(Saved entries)
........

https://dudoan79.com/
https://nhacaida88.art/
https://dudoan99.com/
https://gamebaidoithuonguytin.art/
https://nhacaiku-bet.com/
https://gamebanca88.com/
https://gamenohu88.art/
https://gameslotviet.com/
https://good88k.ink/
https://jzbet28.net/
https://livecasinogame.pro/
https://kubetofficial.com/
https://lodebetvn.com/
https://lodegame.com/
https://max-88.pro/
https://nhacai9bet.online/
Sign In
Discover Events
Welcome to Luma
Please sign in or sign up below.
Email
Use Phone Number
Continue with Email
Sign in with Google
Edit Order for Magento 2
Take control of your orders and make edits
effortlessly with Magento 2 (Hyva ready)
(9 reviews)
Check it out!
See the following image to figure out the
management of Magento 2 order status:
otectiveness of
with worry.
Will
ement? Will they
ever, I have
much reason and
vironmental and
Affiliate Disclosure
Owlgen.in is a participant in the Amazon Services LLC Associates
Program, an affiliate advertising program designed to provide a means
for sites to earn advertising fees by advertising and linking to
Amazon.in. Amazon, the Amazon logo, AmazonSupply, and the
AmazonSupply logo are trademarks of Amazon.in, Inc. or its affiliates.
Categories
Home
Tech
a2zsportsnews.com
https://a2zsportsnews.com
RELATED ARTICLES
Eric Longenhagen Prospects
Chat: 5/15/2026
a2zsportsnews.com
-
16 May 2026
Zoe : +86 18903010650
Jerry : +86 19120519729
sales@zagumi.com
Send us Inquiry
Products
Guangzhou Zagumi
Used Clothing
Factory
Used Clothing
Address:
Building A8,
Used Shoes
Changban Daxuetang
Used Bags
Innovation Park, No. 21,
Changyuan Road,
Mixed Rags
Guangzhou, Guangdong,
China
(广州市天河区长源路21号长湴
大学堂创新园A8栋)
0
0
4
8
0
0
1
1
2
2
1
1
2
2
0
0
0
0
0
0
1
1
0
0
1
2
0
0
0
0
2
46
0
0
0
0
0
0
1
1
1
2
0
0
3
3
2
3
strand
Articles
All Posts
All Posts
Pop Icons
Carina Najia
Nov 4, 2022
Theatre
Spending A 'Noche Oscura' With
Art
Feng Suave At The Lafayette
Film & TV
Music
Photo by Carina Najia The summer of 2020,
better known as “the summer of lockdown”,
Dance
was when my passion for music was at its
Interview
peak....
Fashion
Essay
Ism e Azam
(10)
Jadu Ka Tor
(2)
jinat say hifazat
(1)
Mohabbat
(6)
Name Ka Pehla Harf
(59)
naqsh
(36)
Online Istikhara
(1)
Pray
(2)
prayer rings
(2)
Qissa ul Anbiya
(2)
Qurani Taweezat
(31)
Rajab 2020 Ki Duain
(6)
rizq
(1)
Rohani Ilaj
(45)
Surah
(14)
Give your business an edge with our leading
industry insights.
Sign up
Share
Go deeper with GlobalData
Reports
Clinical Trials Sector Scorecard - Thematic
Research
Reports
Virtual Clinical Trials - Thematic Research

........

Please quote every record above exactly as it appears.

https://dudoan79.com/
https://nhacaida88.art/
https://dudoan99.com/
https://gamebaidoithuonguytin.art/
https://nhacaiku-bet.com/
https://gamebanca88.com/
https://gamenohu88.art/
https://gameslotviet.com/
https://good88k.ink/
https://jzbet28.net/
https://livecasinogame.pro/
https://kubetofficial.com/
https://lodebetvn.com/
https://lodegame.com/
https://max-88.pro/
https://nhacai9bet.online/
Sign In
Discover Events
Welcome to Luma
Please sign in or sign up below.
Email
Use Phone Number
Continue with Email
Sign in with Google
Edit Order for Magento 2
Take control of your orders and make edits
effortlessly with Magento 2 (Hyva ready)
(9 reviews)
Check it out!
See the following image to figure out the
management of Magento 2 order status:
otectiveness of
with worry.
Will
ement? Will they
ever, I have
much reason and
vironmental and
Affiliate Disclosure
Owlgen.in is a participant in the Amazon Services LLC Associates
Program, an affiliate advertising program designed to provide a means
for sites to earn advertising fees by advertising and linking to
Amazon.in. Amazon, the Amazon logo, AmazonSupply, and the
AmazonSupply logo are trademarks of Amazon.in, Inc. or its affiliates.
Categories
Home
Tech
a2zsportsnews.com
https://a2zsportsnews.com
RELATED ARTICLES
Eric Longenhagen Prospects
Chat: 5/15/2026
a2zsportsnews.com
-
16 May 2026
Zoe : +86 18903010650
Jerry : +86 19120519729
sales@zagumi.com
Send us Inquiry
Products
Guangzhou Zagumi
Used Clothing
Factory
Used Clothing
Address:
Building A8,
Used Shoes
Changban Daxuetang
Used Bags
Innovation Park, No. 21,
Changyuan Road,
Mixed Rags
Guangzhou, Guangdong,
China
(广州市天河区长源路21号长湴
大学堂创新园A8栋)
0
0
4
8
0
0
1
1
2
2
1
1
2
2
0
0
0
0
0
0
1
1
0
0
1
2
0
0
0
0
2
46
0
0
0
0
0
0
1
1
1
2
0
0
3
3
2
3
strand
Articles
All Posts
All Posts
Pop Icons
Carina Najia
Nov 4, 2022
Theatre
Spending A 'Noche Oscura' With
Art
Feng Suave At The Lafayette
Film & TV
Music
Photo by Carina Najia The summer of 2020,
better known as “the summer of lockdown”,
Dance
was when my passion for music was at its
Interview
peak....
Fashion
Essay
Ism e Azam
(10)
Jadu Ka Tor
(2)
jinat say hifazat
(1)
Mohabbat
(6)
Name Ka Pehla Harf
(59)
naqsh
(36)
Online Istikhara
(1)
Pray
(2)
prayer rings
(2)
Qissa ul Anbiya
(2)
Qurani Taweezat
(31)
Rajab 2020 Ki Duain
(6)
rizq
(1)
Rohani Ilaj
(45)
Surah
(14)
Give your business an edge with our leading
industry insights.
Sign up
Share
Go deeper with GlobalData
Reports
Clinical Trials Sector Scorecard - Thematic
Research
Reports
Virtual Clinical Trials - Thematic Research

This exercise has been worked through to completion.